I think Earned Value Management (EVM) and Technical Performance Management (TPM) are project waste.
Investors, stakeholders and end-users want to know if their investment will:
- be delivered as specified;
- be delivered when requested;
- be a contained cost of acquisition;
- always work; and
- generate recurring return on investment.
Not enough people ask about the cost of ownership, but since many people don't seem to grasp that low cost of acquisition pursuits often compromise long-term cost of ownership, we'll save that for another conversation. Regardless, what we can all agree upon is if we're an employee or consultant spending someone else's money, we're hired to deliver while being a good financial steward. If we spend our own money, even more so.

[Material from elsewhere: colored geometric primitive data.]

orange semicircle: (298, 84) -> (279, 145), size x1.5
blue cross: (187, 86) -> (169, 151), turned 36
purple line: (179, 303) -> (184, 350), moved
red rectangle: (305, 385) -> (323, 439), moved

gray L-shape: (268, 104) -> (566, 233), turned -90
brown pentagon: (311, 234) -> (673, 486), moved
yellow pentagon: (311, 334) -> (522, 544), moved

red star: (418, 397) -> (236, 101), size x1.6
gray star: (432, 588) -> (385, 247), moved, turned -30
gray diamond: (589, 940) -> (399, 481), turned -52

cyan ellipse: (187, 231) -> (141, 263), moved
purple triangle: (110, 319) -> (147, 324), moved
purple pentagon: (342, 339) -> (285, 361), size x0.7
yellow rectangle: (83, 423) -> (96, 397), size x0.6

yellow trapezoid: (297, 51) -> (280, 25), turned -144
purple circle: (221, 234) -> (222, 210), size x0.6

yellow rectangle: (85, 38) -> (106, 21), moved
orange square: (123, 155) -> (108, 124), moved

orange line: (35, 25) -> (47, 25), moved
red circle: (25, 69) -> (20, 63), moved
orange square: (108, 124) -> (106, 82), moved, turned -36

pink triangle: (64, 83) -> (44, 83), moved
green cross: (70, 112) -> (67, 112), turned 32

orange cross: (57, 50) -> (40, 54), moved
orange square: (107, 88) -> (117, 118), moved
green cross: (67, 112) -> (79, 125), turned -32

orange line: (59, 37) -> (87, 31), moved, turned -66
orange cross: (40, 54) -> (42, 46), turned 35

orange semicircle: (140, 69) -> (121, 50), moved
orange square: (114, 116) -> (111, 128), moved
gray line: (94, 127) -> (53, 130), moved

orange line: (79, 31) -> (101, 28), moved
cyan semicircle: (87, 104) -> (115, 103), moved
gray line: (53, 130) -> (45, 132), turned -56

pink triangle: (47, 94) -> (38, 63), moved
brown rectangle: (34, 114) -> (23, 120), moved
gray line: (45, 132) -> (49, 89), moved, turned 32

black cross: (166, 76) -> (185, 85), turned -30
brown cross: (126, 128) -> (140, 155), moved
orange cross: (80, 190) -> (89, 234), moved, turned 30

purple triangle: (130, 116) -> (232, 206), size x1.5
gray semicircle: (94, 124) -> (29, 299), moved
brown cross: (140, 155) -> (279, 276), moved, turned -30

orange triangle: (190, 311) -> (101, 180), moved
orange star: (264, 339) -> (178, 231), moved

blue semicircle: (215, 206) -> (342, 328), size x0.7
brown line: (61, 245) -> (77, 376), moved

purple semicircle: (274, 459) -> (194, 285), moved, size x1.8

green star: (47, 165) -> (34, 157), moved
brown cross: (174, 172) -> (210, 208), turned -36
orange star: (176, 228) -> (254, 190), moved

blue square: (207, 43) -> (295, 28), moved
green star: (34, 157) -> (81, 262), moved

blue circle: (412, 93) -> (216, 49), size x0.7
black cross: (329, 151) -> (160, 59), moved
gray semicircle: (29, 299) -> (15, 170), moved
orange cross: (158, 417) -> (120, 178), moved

So why is the money being wasted in software projects calculating EVM and TPM?
- Market analysis will tell you if your idea has any consumer value, whether product or feature
- If market analysis cannot tell you this with useful clarity, then you need to test the market with a minimum viable feature (MVF) or product (MVP)
- Neither effort is a place for EVM or TPM
- You simply need working software and an ability to empirically understand (e.g. analytics harnesses) how the consumer does or does not interact with the test letting raw data teach you where to spend money
Specifying an MV(F/P)
- This is a much larger conversation well covered in other treatises
- Based upon your tests, decompose the MVP into into MVFs (aka epics) and order them according to MoSCoW or some other talisman of the trade
- After you have a "Must" list (which is by virtue assigning value), it must be prioritized (yes, they all "must" allegedly happen, but not at the same time; so there must still exist an order to the madness)
- We need working, tested, demonstrable software not EVM and TPM calculations
Decomposing, Sizing and Prioritizing
- After the "must" list is prioritized, decompose the epics into deliverable, automated testable statements (stories and acceptance criteria) using role-based stakeholders
- Size each story (or acceptance criteria therein) using your estimation model of choice
- Re-prioritize the epics and stories within using your new information validating value and asserting cost associated to points
- Again, this is no place for EVM or TPM
- In Extreme Programming, predictable, repeatable two-week iterations are preferred to retrieve feedback now, not downstream
- However, using continuous delivery behaviours, we can know the state of the software multiple times per hour taking away any possibility of value contribution by EVM and TPM math
- Based upon story points and capacity, each person makes a commitment and delivers on the commitment
- Iteration planning, daily stand-ups, iteration demo (interact with the end-user, get feedback now, change now), iteration retrospective, repeat
- Planned versus actual burns occur daily and per iteration, per epic and story, visibly and transparently and tell us about our plans and actuals
Continually Deliver while Proving Completeness and Correctness
- During development, automate the acceptance test statements within each story which may include role-based attributes of both positive and negative statements (DO, DO NOT)
- During development, automate the unit testable elements
- Using continuous delivery, continuously integrate, test, inspect, deploy
- Integrate your change management, version control and continuous deploy tools for automated traceability, auditability and reportability
- EVM and TPM serve no valuable purpose here
Deliver to production, continually. Verify continually. Report continually. In other words, the method by which we determined what to deliver and then delivered it then became the method by which production software is maintained and evolved while in production. When we are building software, we are building the framework to manage the project, product, feature, process, teams, money and timeline.
EVM and TPM were originally created to help determine qualitative value in spending. In today's software world, they cannot be used to determine market demand, test consumer response, identify, prioritize, decompose, estimate, reprioritize or then continuously deliver software. Basically, while EVM and TPM talk about determining qualitative value in arrears, the software delivery model referenced above actually delivers it in real-time on far more dimensions than EVM and TPM math can muster.
Why spend money calculating something that doesn't actually contribute to generating revenue? I look forward to hearing an answer.